=== SOURCE MATERIAL ===
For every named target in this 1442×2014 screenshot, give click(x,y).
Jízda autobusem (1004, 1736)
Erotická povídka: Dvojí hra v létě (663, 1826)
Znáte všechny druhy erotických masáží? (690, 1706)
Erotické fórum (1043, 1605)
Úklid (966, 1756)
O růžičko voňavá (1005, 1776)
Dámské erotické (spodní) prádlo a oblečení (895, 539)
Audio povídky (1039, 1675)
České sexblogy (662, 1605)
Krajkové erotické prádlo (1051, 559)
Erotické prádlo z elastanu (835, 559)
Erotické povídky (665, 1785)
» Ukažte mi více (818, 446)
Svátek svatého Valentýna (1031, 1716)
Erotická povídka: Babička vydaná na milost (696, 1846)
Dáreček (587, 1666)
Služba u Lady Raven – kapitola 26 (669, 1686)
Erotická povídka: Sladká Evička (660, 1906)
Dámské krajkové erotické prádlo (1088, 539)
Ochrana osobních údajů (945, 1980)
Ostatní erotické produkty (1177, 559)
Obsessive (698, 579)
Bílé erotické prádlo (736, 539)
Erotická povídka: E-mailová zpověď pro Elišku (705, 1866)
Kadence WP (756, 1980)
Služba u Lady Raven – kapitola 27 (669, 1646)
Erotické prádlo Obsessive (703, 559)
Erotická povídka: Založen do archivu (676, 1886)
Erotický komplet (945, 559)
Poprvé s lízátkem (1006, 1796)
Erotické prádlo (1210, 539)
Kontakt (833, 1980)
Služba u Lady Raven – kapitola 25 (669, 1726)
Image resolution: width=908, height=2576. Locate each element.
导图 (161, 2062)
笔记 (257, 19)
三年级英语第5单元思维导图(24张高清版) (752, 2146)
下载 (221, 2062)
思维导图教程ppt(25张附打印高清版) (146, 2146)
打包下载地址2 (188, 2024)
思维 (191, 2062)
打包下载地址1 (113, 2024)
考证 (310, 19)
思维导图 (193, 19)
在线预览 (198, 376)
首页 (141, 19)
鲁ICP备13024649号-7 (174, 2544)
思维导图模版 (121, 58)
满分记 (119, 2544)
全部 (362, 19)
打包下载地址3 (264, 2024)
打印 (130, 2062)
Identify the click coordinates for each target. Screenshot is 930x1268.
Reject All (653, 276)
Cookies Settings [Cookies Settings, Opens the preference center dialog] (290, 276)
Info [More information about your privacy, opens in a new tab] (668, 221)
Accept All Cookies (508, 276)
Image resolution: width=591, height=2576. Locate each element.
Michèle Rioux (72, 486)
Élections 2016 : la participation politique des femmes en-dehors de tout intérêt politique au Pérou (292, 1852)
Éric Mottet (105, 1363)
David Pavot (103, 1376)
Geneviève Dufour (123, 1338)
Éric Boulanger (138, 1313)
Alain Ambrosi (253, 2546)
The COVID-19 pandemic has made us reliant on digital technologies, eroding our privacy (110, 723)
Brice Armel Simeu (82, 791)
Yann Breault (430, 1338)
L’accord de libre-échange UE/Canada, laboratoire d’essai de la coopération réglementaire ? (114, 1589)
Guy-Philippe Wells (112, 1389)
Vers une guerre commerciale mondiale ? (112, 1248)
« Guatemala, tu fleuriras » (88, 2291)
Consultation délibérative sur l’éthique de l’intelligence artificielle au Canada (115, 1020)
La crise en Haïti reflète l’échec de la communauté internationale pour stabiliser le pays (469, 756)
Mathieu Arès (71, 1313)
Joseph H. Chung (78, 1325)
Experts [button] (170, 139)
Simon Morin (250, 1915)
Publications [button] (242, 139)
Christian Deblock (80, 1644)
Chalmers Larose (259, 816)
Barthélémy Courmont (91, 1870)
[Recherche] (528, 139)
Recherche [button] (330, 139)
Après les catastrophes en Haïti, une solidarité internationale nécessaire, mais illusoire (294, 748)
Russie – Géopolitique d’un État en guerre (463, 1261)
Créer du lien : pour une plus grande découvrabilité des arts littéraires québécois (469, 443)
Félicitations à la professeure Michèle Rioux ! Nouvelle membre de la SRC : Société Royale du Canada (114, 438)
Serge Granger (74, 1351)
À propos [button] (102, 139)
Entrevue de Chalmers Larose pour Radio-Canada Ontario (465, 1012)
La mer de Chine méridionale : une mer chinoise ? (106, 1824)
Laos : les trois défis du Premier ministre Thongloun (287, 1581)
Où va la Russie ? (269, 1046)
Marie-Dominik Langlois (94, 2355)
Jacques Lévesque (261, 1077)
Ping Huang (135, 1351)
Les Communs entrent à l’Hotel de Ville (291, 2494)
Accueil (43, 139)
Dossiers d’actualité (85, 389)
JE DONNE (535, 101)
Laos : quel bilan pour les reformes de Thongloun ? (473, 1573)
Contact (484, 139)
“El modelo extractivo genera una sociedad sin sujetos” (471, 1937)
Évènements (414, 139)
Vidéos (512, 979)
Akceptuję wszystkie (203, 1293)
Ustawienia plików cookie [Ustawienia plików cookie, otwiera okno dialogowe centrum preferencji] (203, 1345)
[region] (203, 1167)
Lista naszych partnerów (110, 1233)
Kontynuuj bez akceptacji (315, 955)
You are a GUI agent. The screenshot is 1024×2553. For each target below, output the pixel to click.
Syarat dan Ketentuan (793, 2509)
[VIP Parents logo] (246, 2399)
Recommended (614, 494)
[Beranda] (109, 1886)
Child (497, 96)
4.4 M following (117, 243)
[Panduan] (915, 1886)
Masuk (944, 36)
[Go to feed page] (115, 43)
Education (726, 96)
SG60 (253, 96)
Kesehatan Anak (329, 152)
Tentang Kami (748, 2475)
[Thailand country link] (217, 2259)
===
Reproduce the whole listing without changing anything.

**SOLUTION TO THIS EXERCISE:**
For every named target in this 1442×2014 screenshot, give click(x,y).
Jízda autobusem (1004, 1736)
Erotická povídka: Dvojí hra v létě (663, 1826)
Znáte všechny druhy erotických masáží? (690, 1706)
Erotické fórum (1043, 1605)
Úklid (966, 1756)
O růžičko voňavá (1005, 1776)
Dámské erotické (spodní) prádlo a oblečení (895, 539)
Audio povídky (1039, 1675)
České sexblogy (662, 1605)
Krajkové erotické prádlo (1051, 559)
Erotické prádlo z elastanu (835, 559)
Erotické povídky (665, 1785)
» Ukažte mi více (818, 446)
Svátek svatého Valentýna (1031, 1716)
Erotická povídka: Babička vydaná na milost (696, 1846)
Dáreček (587, 1666)
Služba u Lady Raven – kapitola 26 (669, 1686)
Erotická povídka: Sladká Evička (660, 1906)
Dámské krajkové erotické prádlo (1088, 539)
Ochrana osobních údajů (945, 1980)
Ostatní erotické produkty (1177, 559)
Obsessive (698, 579)
Bílé erotické prádlo (736, 539)
Erotická povídka: E-mailová zpověď pro Elišku (705, 1866)
Kadence WP (756, 1980)
Služba u Lady Raven – kapitola 27 (669, 1646)
Erotické prádlo Obsessive (703, 559)
Erotická povídka: Založen do archivu (676, 1886)
Erotický komplet (945, 559)
Poprvé s lízátkem (1006, 1796)
Erotické prádlo (1210, 539)
Kontakt (833, 1980)
Služba u Lady Raven – kapitola 25 (669, 1726)
Image resolution: width=908, height=2576. Locate each element.
导图 (161, 2062)
笔记 (257, 19)
三年级英语第5单元思维导图(24张高清版) (752, 2146)
下载 (221, 2062)
思维导图教程ppt(25张附打印高清版) (146, 2146)
打包下载地址2 (188, 2024)
思维 (191, 2062)
打包下载地址1 (113, 2024)
考证 (310, 19)
思维导图 (193, 19)
在线预览 (198, 376)
首页 (141, 19)
鲁ICP备13024649号-7 (174, 2544)
思维导图模版 (121, 58)
满分记 (119, 2544)
全部 (362, 19)
打包下载地址3 (264, 2024)
打印 (130, 2062)
Identify the click coordinates for each target. Screenshot is 930x1268.
Reject All (653, 276)
Cookies Settings [Cookies Settings, Opens the preference center dialog] (290, 276)
Info [More information about your privacy, opens in a new tab] (668, 221)
Accept All Cookies (508, 276)
Image resolution: width=591, height=2576. Locate each element.
Michèle Rioux (72, 486)
Élections 2016 : la participation politique des femmes en-dehors de tout intérêt politique au Pérou (292, 1852)
Éric Mottet (105, 1363)
David Pavot (103, 1376)
Geneviève Dufour (123, 1338)
Éric Boulanger (138, 1313)
Alain Ambrosi (253, 2546)
The COVID-19 pandemic has made us reliant on digital technologies, eroding our privacy (110, 723)
Brice Armel Simeu (82, 791)
Yann Breault (430, 1338)
L’accord de libre-échange UE/Canada, laboratoire d’essai de la coopération réglementaire ? (114, 1589)
Guy-Philippe Wells (112, 1389)
Vers une guerre commerciale mondiale ? (112, 1248)
« Guatemala, tu fleuriras » (88, 2291)
Consultation délibérative sur l’éthique de l’intelligence artificielle au Canada (115, 1020)
La crise en Haïti reflète l’échec de la communauté internationale pour stabiliser le pays (469, 756)
Mathieu Arès (71, 1313)
Joseph H. Chung (78, 1325)
Experts [button] (170, 139)
Simon Morin (250, 1915)
Publications [button] (242, 139)
Christian Deblock (80, 1644)
Chalmers Larose (259, 816)
Barthélémy Courmont (91, 1870)
[Recherche] (528, 139)
Recherche [button] (330, 139)
Après les catastrophes en Haïti, une solidarité internationale nécessaire, mais illusoire (294, 748)
Russie – Géopolitique d’un État en guerre (463, 1261)
Créer du lien : pour une plus grande découvrabilité des arts littéraires québécois (469, 443)
Félicitations à la professeure Michèle Rioux ! Nouvelle membre de la SRC : Société Royale du Canada (114, 438)
Serge Granger (74, 1351)
À propos [button] (102, 139)
Entrevue de Chalmers Larose pour Radio-Canada Ontario (465, 1012)
La mer de Chine méridionale : une mer chinoise ? (106, 1824)
Laos : les trois défis du Premier ministre Thongloun (287, 1581)
Où va la Russie ? (269, 1046)
Marie-Dominik Langlois (94, 2355)
Jacques Lévesque (261, 1077)
Ping Huang (135, 1351)
Les Communs entrent à l’Hotel de Ville (291, 2494)
Accueil (43, 139)
Dossiers d’actualité (85, 389)
JE DONNE (535, 101)
Laos : quel bilan pour les reformes de Thongloun ? (473, 1573)
Contact (484, 139)
“El modelo extractivo genera una sociedad sin sujetos” (471, 1937)
Évènements (414, 139)
Vidéos (512, 979)
Akceptuję wszystkie (203, 1293)
Ustawienia plików cookie [Ustawienia plików cookie, otwiera okno dialogowe centrum preferencji] (203, 1345)
[region] (203, 1167)
Lista naszych partnerów (110, 1233)
Kontynuuj bez akceptacji (315, 955)
You are a GUI agent. The screenshot is 1024×2553. For each target below, output the pixel to click.
Syarat dan Ketentuan (793, 2509)
[VIP Parents logo] (246, 2399)
Recommended (614, 494)
[Beranda] (109, 1886)
Child (497, 96)
4.4 M following (117, 243)
[Panduan] (915, 1886)
Masuk (944, 36)
[Go to feed page] (115, 43)
Education (726, 96)
SG60 (253, 96)
Kesehatan Anak (329, 152)
Tentang Kami (748, 2475)
[Thailand country link] (217, 2259)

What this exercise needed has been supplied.